=== How to complete this task ===
Determine the number of lines in the entries below in which the word "weather" appears, and reply with that number only.

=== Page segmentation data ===

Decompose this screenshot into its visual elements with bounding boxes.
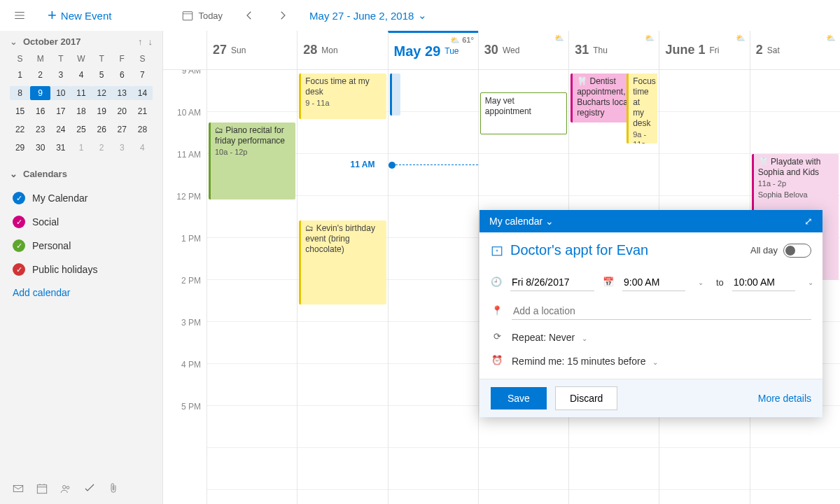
mini-day[interactable]: 25 — [71, 122, 91, 136]
tasks-icon[interactable] — [80, 479, 99, 498]
mini-day[interactable]: 13 — [112, 86, 132, 100]
calendar-picker-icon[interactable]: 📅 — [603, 276, 614, 289]
mini-day[interactable]: 31 — [50, 141, 71, 155]
mini-day[interactable]: 18 — [71, 104, 91, 118]
day-header[interactable]: 31Thu⛅ — [568, 31, 659, 69]
next-week-button[interactable] — [269, 1, 297, 29]
mini-day[interactable]: 6 — [112, 68, 132, 82]
mini-next-month[interactable]: ↓ — [148, 36, 153, 47]
today-button[interactable]: Today — [174, 1, 230, 29]
remind-value[interactable]: 15 minutes before — [567, 356, 645, 367]
calendar-checkbox[interactable]: ✓ — [13, 216, 25, 228]
event-title-input[interactable]: Doctor's appt for Evan — [510, 242, 743, 258]
calendar-item[interactable]: ✓Personal — [10, 234, 153, 258]
chevron-down-icon[interactable]: ⌄ — [648, 358, 662, 366]
mini-day[interactable]: 12 — [92, 86, 112, 100]
calendar-item[interactable]: ✓Social — [10, 210, 153, 234]
mini-day[interactable]: 1 — [71, 141, 91, 155]
mini-day[interactable]: 3 — [50, 68, 71, 82]
start-time-input[interactable] — [622, 274, 685, 291]
mini-day[interactable]: 8 — [10, 86, 30, 100]
add-calendar-link[interactable]: Add calendar — [10, 281, 153, 304]
day-header[interactable]: 28Mon — [297, 31, 387, 69]
day-header[interactable]: 30Wed⛅ — [478, 31, 568, 69]
day-col-tue[interactable]: 11 AM — [388, 70, 478, 504]
mini-day[interactable]: 9 — [30, 86, 50, 100]
mini-day[interactable]: 2 — [92, 141, 112, 155]
mini-day[interactable]: 27 — [112, 122, 132, 136]
mini-day[interactable]: 26 — [92, 122, 112, 136]
mini-day[interactable]: 28 — [132, 122, 153, 136]
mini-day[interactable]: 22 — [10, 122, 30, 136]
mini-day[interactable]: 16 — [30, 104, 50, 118]
mini-day[interactable]: 20 — [112, 104, 132, 118]
end-time-input[interactable] — [732, 274, 795, 291]
mini-weekday-header: S — [132, 54, 153, 64]
calendar-picker[interactable]: My calendar ⌄ — [489, 216, 554, 227]
all-day-toggle[interactable] — [783, 244, 811, 258]
start-date-input[interactable] — [510, 274, 594, 291]
event-slot[interactable] — [390, 74, 400, 115]
mini-day[interactable]: 10 — [50, 86, 71, 100]
mini-day[interactable]: 30 — [30, 141, 50, 155]
date-range-dropdown[interactable]: May 27 - June 2, 2018⌄ — [302, 9, 434, 22]
calendars-collapse-icon[interactable]: ⌄ — [10, 169, 18, 179]
mini-day[interactable]: 19 — [92, 104, 112, 118]
mini-day[interactable]: 15 — [10, 104, 30, 118]
calendar-label: Personal — [32, 240, 71, 251]
mini-day[interactable]: 4 — [71, 68, 91, 82]
mini-day[interactable]: 14 — [132, 86, 153, 100]
calendar-item[interactable]: ✓My Calendar — [10, 186, 153, 210]
expand-icon[interactable]: ⤢ — [804, 216, 813, 227]
mini-day[interactable]: 5 — [92, 68, 112, 82]
day-header[interactable]: May 29Tue⛅ 61° — [388, 31, 478, 69]
new-event-button[interactable]: +New Event — [39, 1, 120, 29]
mini-day[interactable]: 17 — [50, 104, 71, 118]
location-input[interactable] — [512, 302, 811, 320]
mail-icon[interactable] — [8, 479, 28, 498]
attachment-icon[interactable] — [104, 479, 123, 498]
day-header[interactable]: 27Sun — [206, 31, 297, 69]
save-button[interactable]: Save — [491, 387, 547, 410]
calendar-item[interactable]: ✓Public holidays — [10, 258, 153, 281]
mini-day[interactable]: 11 — [71, 86, 91, 100]
mini-day[interactable]: 1 — [10, 68, 30, 82]
event-piano[interactable]: 🗂 Piano recital for friday performance10… — [209, 122, 295, 200]
weather-icon: ⛅ — [645, 34, 654, 43]
mini-day[interactable]: 7 — [132, 68, 153, 82]
now-indicator — [388, 162, 396, 169]
calendar-checkbox[interactable]: ✓ — [13, 192, 25, 204]
repeat-value[interactable]: Never — [549, 332, 575, 343]
day-header[interactable]: 2Sat⛅ — [750, 31, 840, 69]
people-icon[interactable] — [56, 479, 76, 498]
calendar-collapse-icon[interactable]: ⌄ — [10, 36, 18, 47]
mini-day[interactable]: 21 — [132, 104, 153, 118]
chevron-down-icon[interactable]: ⌄ — [694, 279, 708, 286]
hamburger-icon[interactable] — [6, 1, 34, 29]
calendar-icon[interactable] — [32, 479, 52, 498]
more-details-link[interactable]: More details — [758, 393, 811, 404]
mini-prev-month[interactable]: ↑ — [138, 36, 143, 47]
mini-day[interactable]: 3 — [112, 141, 132, 155]
discard-button[interactable]: Discard — [555, 386, 617, 410]
mini-day[interactable]: 29 — [10, 141, 30, 155]
event-kevin[interactable]: 🗂 Kevin's birthday event (bring chocolat… — [299, 220, 386, 304]
mini-day[interactable]: 24 — [50, 122, 71, 136]
event-focus-thu[interactable]: Focus time at my desk9a - 11a — [626, 74, 657, 144]
mini-day[interactable]: 4 — [132, 141, 153, 155]
calendar-checkbox[interactable]: ✓ — [13, 239, 25, 252]
event-vet[interactable]: May vet appointment — [480, 92, 567, 134]
mini-day[interactable]: 23 — [30, 122, 50, 136]
calendar-checkbox[interactable]: ✓ — [13, 263, 25, 276]
quick-create-popover: My calendar ⌄ ⤢ Doctor's appt for Evan A… — [479, 210, 822, 417]
day-col-mon[interactable]: Focus time at my desk9 - 11a 🗂 Kevin's b… — [297, 70, 387, 504]
prev-week-button[interactable] — [235, 1, 263, 29]
mini-day[interactable]: 2 — [30, 68, 50, 82]
day-col-sun[interactable]: 🗂 Piano recital for friday performance10… — [206, 70, 297, 504]
day-header[interactable]: June 1Fri⛅ — [659, 31, 749, 69]
chevron-down-icon[interactable]: ⌄ — [804, 279, 818, 286]
hour-label: 12 PM — [163, 192, 206, 234]
chevron-down-icon[interactable]: ⌄ — [578, 335, 592, 342]
weather-badge: ⛅ 61° — [450, 36, 474, 45]
event-focus-mon[interactable]: Focus time at my desk9 - 11a — [299, 74, 386, 119]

=== Response to the exercise ===
2